To find pathways, significantly up- or down-regulated we applied ROAST, a parametric multivariate rotation gene set test [74]. ROAST uses the framework of linear models and tests whether for all genes in a pathway, a particular contrast of the coefficients is non-zero [74]. It can account for correlations between genes and has the flexibility of using different alternative hypotheses, testing whether the direction of changes for a gene in a pathway is up, down or mixed (up or down) [74]. We selected only pathways where genes were significantly up- or down-regulated (FDR < 0.05). There were fifteen pathways, significantly up-regulated in SSA/Ps as compared to HP, CR samples (Table 1). In agreement with the pattern found for individual genes, two out of the fifteen pathways were ‘Inflammatory response’ and ‘Immunological synapse’ (Table 1). GO term ‘Extracellular structure organization and biogenesis’ overlaps with two KEGG pathways: ‘KEGG focal adhesion’ and ‘KEGG ECM receptor interaction’. Overexpression of these pathways as well as ‘Cell adhesion’ (two pathways) category might indicate changes in cell motility and migration ability in SSA/Ps as compared to HP, CR samples. Up-regulation of ‘Cell growth and death’ (two pathways) category suggests increased cellular proliferation in SSA/Ps.

Table 1 Up-regulated pathways (GO categories)

There was only one pathway down-regulated in SSA/Ps as compared to HP, CR samples, namely ‘Transmembrane receptor protein serine threonine kinase signaling pathways’ (FDR < 0.05).

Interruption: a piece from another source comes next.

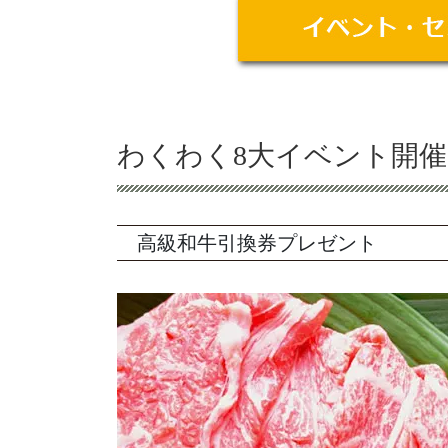
わくわく8大イベント開催
高級和牛引換券プレゼント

The pathway generates a series of molecular signals as a consequence of a transmembrane receptor serine/threonine kinase binding to its ligand and regulates fundamental cell processes such as proliferation, differentiation, death, cytoskeletal organization, adhesion and migration [75]. For this pathway, one of the most significantly down-regulated genes was HIPK2 (homeodomain interacting protein kinase 2). HIPK2 interacts with many transcription factors including p53 and is a tumor suppressor that regulates cell-cycle checkpoint activation and apoptosis. Therefore, its down-regulation may contribute to up-regulation of the ‘Positive regulation of cell proliferation’ pathway. However, given that ‘Transmembrane receptor protein serine threonine kinase signaling pathways’ regulates many fundamental cellular processes, its main downstream targets in the case of SSA/Ps require further study.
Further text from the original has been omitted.